İyi de dert bunun neresinde? Herkesin hayata bakışı,hayat standardı bambaşka.
Şahsen ben çalış çalış çalış, kendin için bir yedi gün geçireme, vücudun d vitamini almasın, çoluk çocuğun kumda oynayıp terleyince denize girmesin, dünyanın ülkenin guzelliklerini Göreme. Sırf çalış çalış çalış, amele gibi yaşa öl.
Böyle hayatları çok üzücü buluyorum . Dünyaya bir kere geliyorsun .
Ülkemizde ne harika şeyler var. Ama insanlar yaşı elli olmuş hayatinda bir dağ bile görmemişler,eğer kendi memleketinde yoksa .bu normal bir şey mi?
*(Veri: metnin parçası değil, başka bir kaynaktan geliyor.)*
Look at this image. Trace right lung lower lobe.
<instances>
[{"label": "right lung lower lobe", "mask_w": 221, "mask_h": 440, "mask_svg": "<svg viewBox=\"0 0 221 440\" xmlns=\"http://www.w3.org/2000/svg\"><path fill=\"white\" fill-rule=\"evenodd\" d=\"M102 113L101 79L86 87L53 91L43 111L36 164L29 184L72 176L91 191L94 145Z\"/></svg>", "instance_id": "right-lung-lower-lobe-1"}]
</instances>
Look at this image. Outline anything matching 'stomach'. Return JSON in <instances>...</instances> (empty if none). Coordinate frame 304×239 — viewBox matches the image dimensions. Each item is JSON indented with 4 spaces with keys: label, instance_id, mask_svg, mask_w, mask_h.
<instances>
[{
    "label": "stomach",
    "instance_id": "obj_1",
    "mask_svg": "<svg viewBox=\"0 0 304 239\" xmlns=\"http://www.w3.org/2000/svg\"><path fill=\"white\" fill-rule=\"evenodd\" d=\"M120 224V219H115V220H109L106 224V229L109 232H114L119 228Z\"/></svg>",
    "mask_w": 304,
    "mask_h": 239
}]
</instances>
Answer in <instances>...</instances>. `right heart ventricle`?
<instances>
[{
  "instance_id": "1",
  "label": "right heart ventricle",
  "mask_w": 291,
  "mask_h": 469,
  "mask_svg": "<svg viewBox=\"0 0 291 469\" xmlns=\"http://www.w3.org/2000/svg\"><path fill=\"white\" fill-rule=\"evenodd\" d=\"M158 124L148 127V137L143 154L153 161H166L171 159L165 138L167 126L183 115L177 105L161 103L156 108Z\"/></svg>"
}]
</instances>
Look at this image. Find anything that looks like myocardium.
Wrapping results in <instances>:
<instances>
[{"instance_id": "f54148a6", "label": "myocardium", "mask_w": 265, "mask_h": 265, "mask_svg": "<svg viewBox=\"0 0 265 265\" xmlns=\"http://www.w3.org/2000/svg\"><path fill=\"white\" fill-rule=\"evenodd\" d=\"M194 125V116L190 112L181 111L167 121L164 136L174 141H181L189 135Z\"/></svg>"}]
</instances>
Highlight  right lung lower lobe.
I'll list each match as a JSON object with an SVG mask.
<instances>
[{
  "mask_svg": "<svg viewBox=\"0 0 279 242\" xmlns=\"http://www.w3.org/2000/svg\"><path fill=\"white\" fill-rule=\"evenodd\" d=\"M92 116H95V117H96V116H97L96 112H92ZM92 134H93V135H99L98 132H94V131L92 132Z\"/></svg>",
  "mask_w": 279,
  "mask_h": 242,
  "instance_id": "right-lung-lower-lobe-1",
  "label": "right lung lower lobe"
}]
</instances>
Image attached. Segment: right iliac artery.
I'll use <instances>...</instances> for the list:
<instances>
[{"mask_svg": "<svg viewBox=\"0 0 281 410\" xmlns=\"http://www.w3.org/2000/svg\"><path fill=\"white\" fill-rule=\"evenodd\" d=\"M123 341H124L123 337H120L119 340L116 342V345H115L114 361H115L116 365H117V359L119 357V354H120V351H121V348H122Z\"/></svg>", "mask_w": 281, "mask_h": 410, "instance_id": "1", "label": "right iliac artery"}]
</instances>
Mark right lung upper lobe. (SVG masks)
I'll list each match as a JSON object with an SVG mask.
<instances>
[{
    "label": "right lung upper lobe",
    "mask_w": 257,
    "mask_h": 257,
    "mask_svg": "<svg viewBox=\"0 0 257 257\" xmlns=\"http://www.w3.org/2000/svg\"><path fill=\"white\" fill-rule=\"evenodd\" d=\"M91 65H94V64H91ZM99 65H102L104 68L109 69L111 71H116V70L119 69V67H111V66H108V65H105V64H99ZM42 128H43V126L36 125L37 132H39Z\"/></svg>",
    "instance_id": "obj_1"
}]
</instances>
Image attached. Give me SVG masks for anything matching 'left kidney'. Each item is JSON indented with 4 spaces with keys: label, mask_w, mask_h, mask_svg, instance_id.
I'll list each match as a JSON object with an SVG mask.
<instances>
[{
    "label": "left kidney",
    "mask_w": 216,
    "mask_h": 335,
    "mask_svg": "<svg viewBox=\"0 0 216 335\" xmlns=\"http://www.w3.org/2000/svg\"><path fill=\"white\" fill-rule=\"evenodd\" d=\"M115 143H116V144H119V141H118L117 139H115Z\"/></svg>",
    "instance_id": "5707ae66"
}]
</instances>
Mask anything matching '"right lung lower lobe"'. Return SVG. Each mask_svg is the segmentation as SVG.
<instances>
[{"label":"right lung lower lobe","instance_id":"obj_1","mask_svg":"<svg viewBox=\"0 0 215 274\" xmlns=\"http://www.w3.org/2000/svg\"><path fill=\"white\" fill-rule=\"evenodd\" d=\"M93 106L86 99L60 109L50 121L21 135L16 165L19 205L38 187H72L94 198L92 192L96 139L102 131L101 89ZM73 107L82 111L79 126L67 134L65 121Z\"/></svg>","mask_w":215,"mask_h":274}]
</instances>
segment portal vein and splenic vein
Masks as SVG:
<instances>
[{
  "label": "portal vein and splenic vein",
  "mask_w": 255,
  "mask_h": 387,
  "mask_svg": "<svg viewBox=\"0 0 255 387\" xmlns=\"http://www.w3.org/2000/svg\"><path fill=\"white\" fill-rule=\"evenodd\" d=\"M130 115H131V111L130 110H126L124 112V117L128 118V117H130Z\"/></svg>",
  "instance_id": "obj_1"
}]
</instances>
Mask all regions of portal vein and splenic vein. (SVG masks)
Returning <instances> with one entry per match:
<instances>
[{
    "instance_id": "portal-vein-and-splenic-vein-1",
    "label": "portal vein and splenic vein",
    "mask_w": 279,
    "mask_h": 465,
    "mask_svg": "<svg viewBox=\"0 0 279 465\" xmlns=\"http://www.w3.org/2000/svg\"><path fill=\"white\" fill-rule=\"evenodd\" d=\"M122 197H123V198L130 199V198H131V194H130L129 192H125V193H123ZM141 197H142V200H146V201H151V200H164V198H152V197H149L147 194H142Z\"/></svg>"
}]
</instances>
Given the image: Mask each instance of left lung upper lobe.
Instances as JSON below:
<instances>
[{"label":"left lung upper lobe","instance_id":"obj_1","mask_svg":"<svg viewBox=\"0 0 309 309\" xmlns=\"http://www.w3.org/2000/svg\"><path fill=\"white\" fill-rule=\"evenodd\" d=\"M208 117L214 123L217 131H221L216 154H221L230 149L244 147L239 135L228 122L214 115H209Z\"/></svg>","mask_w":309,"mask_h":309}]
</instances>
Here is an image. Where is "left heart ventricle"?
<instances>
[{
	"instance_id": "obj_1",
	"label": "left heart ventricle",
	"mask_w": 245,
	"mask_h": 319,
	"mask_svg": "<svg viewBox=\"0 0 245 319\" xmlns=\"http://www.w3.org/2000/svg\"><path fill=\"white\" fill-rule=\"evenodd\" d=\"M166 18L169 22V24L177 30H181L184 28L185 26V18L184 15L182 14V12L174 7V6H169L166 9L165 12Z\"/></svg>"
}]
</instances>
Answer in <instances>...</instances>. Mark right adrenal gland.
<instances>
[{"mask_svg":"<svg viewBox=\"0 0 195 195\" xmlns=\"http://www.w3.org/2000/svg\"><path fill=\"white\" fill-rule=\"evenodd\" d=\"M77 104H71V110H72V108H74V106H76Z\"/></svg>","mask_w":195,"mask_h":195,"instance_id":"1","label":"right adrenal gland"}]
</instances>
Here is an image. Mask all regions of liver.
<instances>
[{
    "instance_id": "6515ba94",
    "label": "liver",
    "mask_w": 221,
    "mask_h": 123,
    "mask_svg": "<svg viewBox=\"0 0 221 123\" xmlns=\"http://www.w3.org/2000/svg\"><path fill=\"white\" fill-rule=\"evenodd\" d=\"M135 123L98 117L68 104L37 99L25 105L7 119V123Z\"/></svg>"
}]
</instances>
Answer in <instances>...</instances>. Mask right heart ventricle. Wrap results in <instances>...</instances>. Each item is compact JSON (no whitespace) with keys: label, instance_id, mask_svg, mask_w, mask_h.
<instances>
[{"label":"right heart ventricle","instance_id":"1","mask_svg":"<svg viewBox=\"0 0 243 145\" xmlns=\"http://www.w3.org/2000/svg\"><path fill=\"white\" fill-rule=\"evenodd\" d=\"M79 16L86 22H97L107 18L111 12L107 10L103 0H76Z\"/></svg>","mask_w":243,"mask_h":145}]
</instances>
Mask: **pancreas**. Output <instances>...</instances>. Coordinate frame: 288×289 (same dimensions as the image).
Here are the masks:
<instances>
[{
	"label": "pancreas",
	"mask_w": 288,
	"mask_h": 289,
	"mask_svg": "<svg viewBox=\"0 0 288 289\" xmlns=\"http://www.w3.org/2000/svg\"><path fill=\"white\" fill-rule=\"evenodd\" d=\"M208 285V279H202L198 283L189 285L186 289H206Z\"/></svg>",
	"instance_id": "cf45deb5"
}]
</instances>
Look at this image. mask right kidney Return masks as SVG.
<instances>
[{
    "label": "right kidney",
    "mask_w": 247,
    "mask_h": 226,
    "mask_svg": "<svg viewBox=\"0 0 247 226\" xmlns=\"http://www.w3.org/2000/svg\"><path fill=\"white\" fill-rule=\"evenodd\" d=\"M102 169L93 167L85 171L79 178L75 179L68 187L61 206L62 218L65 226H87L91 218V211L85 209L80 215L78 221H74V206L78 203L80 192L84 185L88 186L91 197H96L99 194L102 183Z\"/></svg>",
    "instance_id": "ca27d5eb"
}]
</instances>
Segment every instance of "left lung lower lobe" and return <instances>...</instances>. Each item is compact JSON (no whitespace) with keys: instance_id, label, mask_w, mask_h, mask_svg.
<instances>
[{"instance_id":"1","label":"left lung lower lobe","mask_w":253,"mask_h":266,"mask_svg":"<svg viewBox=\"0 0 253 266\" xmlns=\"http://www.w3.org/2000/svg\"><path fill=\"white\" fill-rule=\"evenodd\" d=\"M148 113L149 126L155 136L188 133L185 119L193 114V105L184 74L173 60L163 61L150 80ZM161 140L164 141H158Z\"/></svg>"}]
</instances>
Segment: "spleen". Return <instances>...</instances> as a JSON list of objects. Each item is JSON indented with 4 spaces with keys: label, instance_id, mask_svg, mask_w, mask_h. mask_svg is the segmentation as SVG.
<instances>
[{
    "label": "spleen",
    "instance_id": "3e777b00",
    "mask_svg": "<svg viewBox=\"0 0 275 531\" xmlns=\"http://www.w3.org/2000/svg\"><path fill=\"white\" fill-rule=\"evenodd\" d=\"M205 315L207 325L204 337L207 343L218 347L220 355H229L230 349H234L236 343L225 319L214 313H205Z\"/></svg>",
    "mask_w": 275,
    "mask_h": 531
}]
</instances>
Kapadokya'da peri bacaları , gitmemiş. Tuz gölü (derya denizin içinde yürüyorsun, kilometrelerce) üç saat mesafede, gitmemiş. Van gölünde vapurlar olduğundan bihaber, boğaz koprusunu bilmenis, izmir nasil bir yer haberi yok, dağa işlenmiş Atatürk heykelini gorup tüyleri diken diken olmamış, şu koycegiz yolları türküsü, cokertmeden ciktim da halilim türküsü ona bir şey ifade etmiyor...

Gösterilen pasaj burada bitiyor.